Rev 2343: Significant steps back to operation. in sftp://bazaar.launchpad.net/%7Ebzr/bzr/dirstate/
Robert Collins
robertc at robertcollins.net
Tue Feb 20 20:05:52 GMT 2007
At sftp://bazaar.launchpad.net/%7Ebzr/bzr/dirstate/
------------------------------------------------------------
revno: 2343
revision-id: robertc at robertcollins.net-20070220200447-pvv3g67iyk2vro42
parent: robertc at robertcollins.net-20070220084410-3msfwqdxfnvi0qa0
committer: Robert Collins <robertc at robertcollins.net>
branch nick: dirstate
timestamp: Wed 2007-02-21 07:04:47 +1100
message:
Significant steps back to operation.
modified:
bzrlib/dirstate.py dirstate.py-20060728012006-d6mvoihjb3je9peu-1
bzrlib/workingtree_4.py workingtree_4.py-20070208044105-5fgpc5j3ljlh5q6c-1
=== modified file 'bzrlib/dirstate.py'
--- a/bzrlib/dirstate.py 2007-02-20 08:44:10 +0000
+++ b/bzrlib/dirstate.py 2007-02-20 20:04:47 +0000
@@ -459,9 +459,9 @@
:return: The block index, True if the block for the key is present.
"""
- block_index = bisect.bisect_left(self._dirblocks, (dirname, []))

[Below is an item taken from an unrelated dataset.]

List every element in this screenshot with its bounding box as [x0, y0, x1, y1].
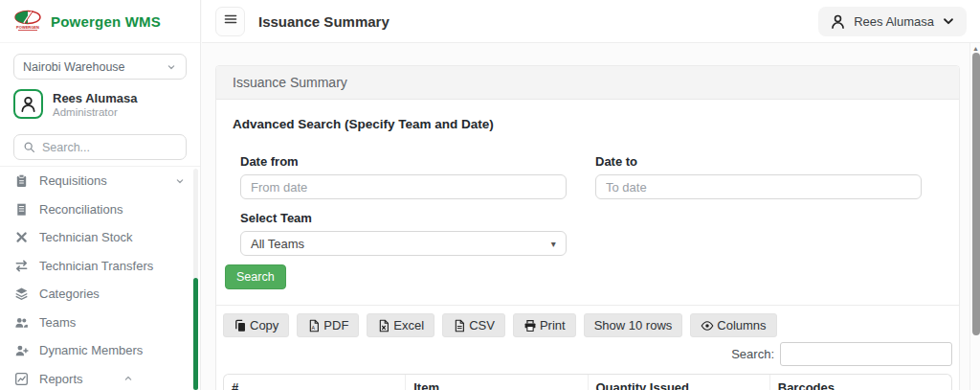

+ block_index = bisect.bisect_left(self._dirblocks, (key[0], []))
present = (block_index < len(self._dirblocks) and
- self._dirblocks[block_index][0] == dirname)
+ self._dirblocks[block_index][0] == key[0])
return block_index, present
def _find_dirblock_index(self, dirname):
@@ -1183,84 +1183,113 @@
# incremental algorithm:
# two iterators: current data and new data, both in dirblock order.
new_iterator = new_inv.iter_entries_by_dir()
- # we will be modifying the dirstate, so we need a stable iterator. In future we might write one, for now we just clone the state into a list
+ # we will be modifying the dirstate, so we need a stable iterator. In
+ # future we might write one, for now we just clone the state into a
+ # list - which is a shallow copy, so each
old_iterator = iter(list(self._iter_entries()))
# both must have roots so this is safe:
current_new = new_iterator.next()
current_old = old_iterator.next()
def advance(iterator):
try:
- return old_iterator.next()
+ return iterator.next()
except StopIteration:
return None
while current_new or current_old:
# skip entries in old that are not really there
- if current_old and current_old[1][0] in ('relocated', 'absent'):
+ if current_old and current_old[1][0][0] in ('relocated', 'absent'):
current_old = advance(old_iterator)
continue
if current_new:
# convert new into dirblock style
- new_dirname, new_basename = os.path.split(current_new[0].encode('utf8'))
+ new_path_utf8 = current_new[0].encode('utf8')
+ new_dirname, new_basename = os.path.split(new_path_utf8)
new_id = current_new[1].file_id.encode('utf8')
new_entry_key = (new_dirname, new_basename, new_id)
+ else:
+ # for safety disable variables
+ new_path_utf8 = new_dirname = new_basename = new_id = new_entry_key = None
# 5 cases, we dont have a value that is strictly greater than everything, so
# we make both end conditions explicit
if not current_old:
# old is finished: insert current_new into the state.
self.update_minimal(new_entry_key, current_new[1].kind,
- executable=current_new[1].executable, id_index=id_index)
+ num_present_parents, executable=current_new[1].executable,
+ id_index=id_index, path_utf8=new_path_utf8)
current_new = advance(new_iterator)
elif not current_new:
# new is finished
- import pdb;pdb.set_trace()
+ self._make_absent(num_present_parents, current_old, id_index)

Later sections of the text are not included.